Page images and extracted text
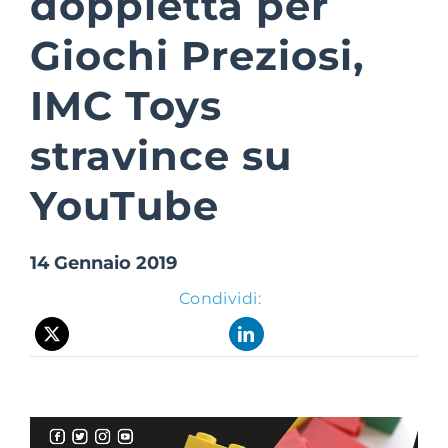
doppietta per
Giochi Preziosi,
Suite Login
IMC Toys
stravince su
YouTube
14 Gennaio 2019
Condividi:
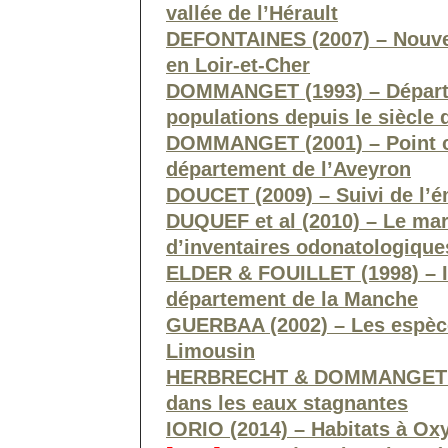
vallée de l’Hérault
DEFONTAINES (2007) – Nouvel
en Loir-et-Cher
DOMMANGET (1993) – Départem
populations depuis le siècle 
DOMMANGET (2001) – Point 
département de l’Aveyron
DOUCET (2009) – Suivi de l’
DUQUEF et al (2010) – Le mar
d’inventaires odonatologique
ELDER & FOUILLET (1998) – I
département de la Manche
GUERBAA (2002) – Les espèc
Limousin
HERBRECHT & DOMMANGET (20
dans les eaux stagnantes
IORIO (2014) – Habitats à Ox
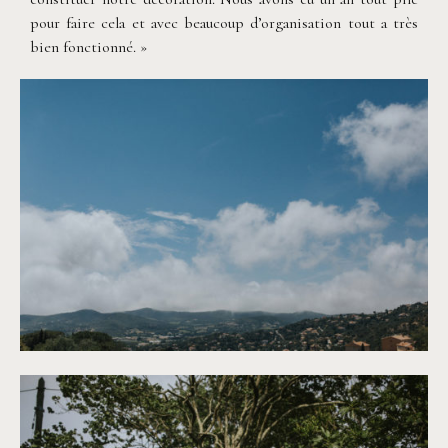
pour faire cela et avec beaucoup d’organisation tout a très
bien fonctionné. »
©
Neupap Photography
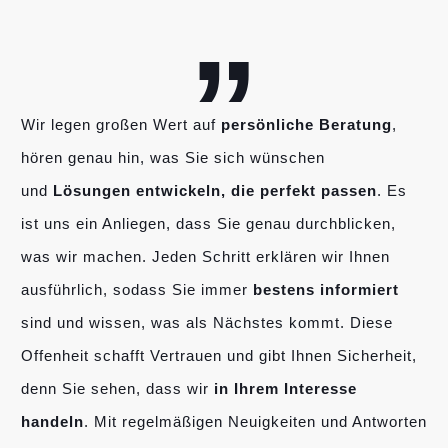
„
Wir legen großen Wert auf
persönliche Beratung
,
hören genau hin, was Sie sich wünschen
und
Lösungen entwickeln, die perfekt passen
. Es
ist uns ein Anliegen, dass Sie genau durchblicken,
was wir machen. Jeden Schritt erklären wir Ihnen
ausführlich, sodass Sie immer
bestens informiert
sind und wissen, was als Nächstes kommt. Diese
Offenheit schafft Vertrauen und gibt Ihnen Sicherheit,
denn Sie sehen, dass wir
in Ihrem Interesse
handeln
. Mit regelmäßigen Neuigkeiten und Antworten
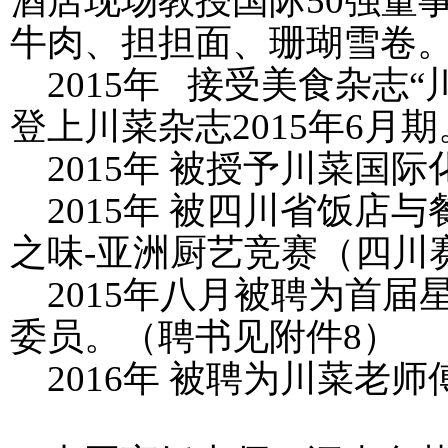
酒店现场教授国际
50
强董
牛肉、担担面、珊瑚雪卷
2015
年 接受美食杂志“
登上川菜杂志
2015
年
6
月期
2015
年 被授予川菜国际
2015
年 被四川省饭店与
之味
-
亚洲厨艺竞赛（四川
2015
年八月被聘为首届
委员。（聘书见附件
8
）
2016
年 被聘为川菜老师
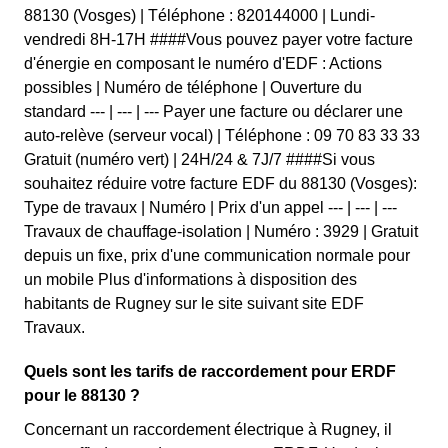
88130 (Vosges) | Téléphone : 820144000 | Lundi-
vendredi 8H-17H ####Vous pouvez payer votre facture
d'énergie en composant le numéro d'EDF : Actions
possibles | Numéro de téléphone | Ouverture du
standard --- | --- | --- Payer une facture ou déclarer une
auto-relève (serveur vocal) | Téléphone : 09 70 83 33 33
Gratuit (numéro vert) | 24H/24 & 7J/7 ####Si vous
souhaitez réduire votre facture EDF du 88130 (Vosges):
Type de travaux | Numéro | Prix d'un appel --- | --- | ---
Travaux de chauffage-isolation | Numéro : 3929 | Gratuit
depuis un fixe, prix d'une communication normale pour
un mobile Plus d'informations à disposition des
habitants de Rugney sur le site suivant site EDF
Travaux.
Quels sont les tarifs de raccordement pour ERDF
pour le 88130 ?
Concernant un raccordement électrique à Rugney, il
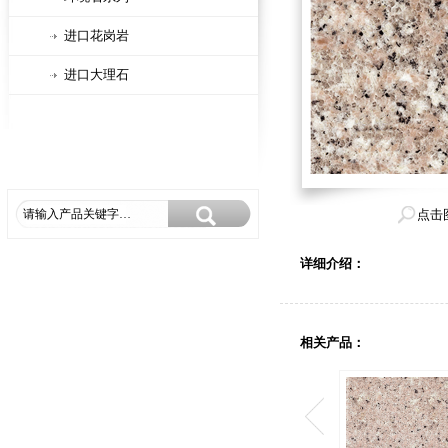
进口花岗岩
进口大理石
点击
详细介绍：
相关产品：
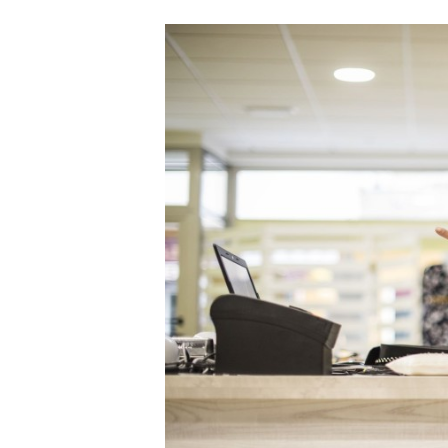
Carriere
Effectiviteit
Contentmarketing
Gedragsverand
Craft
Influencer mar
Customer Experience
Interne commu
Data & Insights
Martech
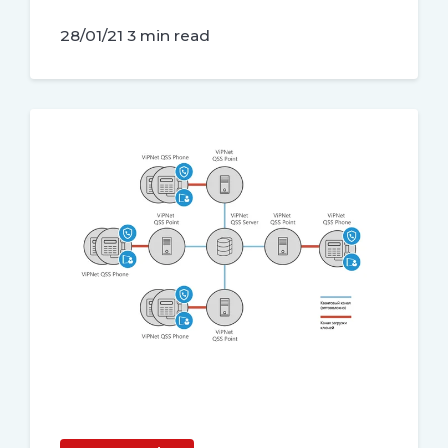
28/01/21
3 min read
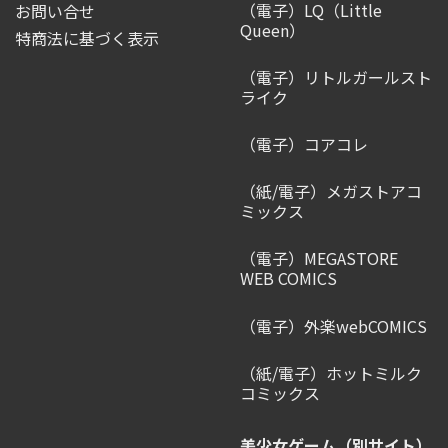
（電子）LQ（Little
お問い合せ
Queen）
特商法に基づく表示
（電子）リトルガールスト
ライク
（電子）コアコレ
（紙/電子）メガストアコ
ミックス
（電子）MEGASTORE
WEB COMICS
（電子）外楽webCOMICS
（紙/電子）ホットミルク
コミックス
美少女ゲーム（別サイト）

_The problem_
Which lines above carry the string "depuis"? Copy those lines.

_Output of the exercise_
populations depuis le siècle 
depuis un fixe, prix d'une communication normale pour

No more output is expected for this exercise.